== ACTIVITY ==
Output the lines of the records exactly, from the first through the one containing "In this session". Omit all pictures.
(DATASET EXCERPTS Opens)
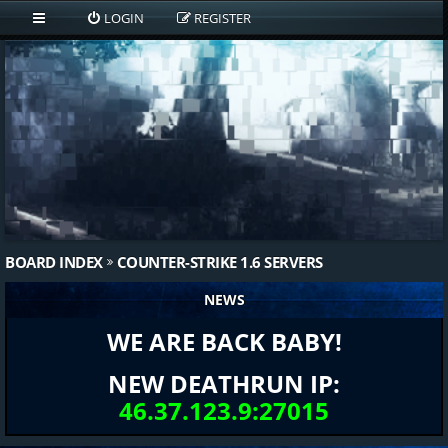
LOGIN
REGISTER
BOARD INDEX
COUNTER-STRIKE 1.6 SERVERS
NEWS
WE ARE BACK BABY!
NEW DEATHRUN IP:
46.37.123.9:27015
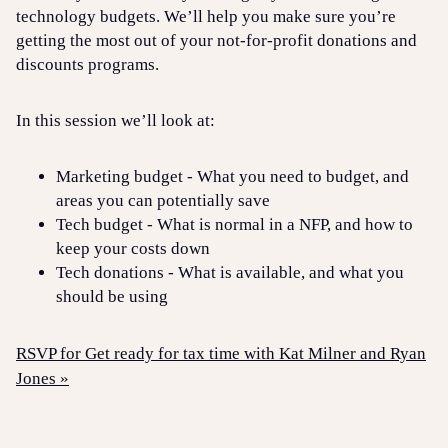
technology budgets. We’ll help you make sure you’re
getting the most out of your not-for-profit donations and
discounts programs.
In this session we’ll look at:
Marketing budget - What you need to budget, and
areas you can potentially save
Tech budget - What is normal in a NFP, and how to
keep your costs down
Tech donations - What is available, and what you
should be using
RSVP for Get ready for tax time with Kat Milner and Ryan
Jones »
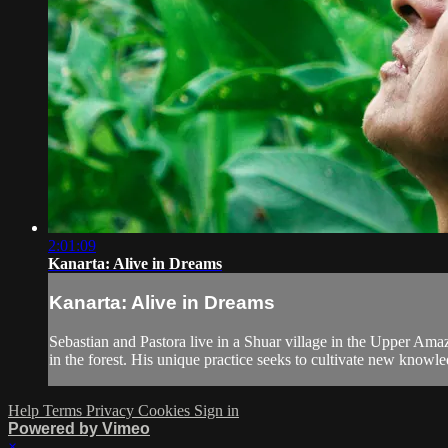
2:01:09
Kanarta: Alive in Dreams
Kanarta: Alive in Dreams
Sebastian and Pastora live in a Shuar village in the Upper Ama
in the forest. His unique practice seeks to cultivate new knowle
Help
Terms
Privacy
Cookies
Sign in
Powered by Vimeo
×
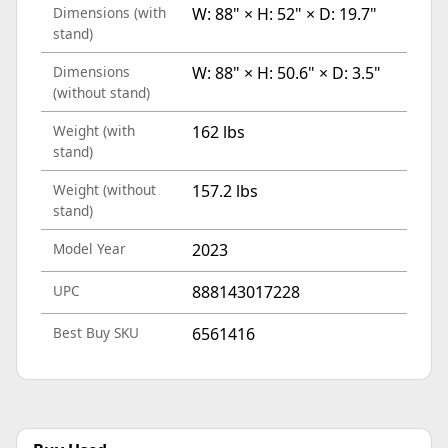
Dimensions (with
W: 88" × H: 52" × D: 19.7"
stand)
Dimensions
W: 88" × H: 50.6" × D: 3.5"
(without stand)
Weight (with
162 lbs
stand)
Weight (without
157.2 lbs
stand)
Model Year
2023
UPC
888143017228
Best Buy SKU
6561416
(DATASET EXCERPTS Closes)
== RESPONSE ==
LOGIN
REGISTER
BOARD INDEX
COUNTER-STRIKE 1.6 SERVERS
NEWS
WE ARE BACK BABY!
NEW DEATHRUN IP:
46.37.123.9:27015
technology budgets. We’ll help you make sure you’re
getting the most out of your not-for-profit donations and
discounts programs.
In this session we’ll look at:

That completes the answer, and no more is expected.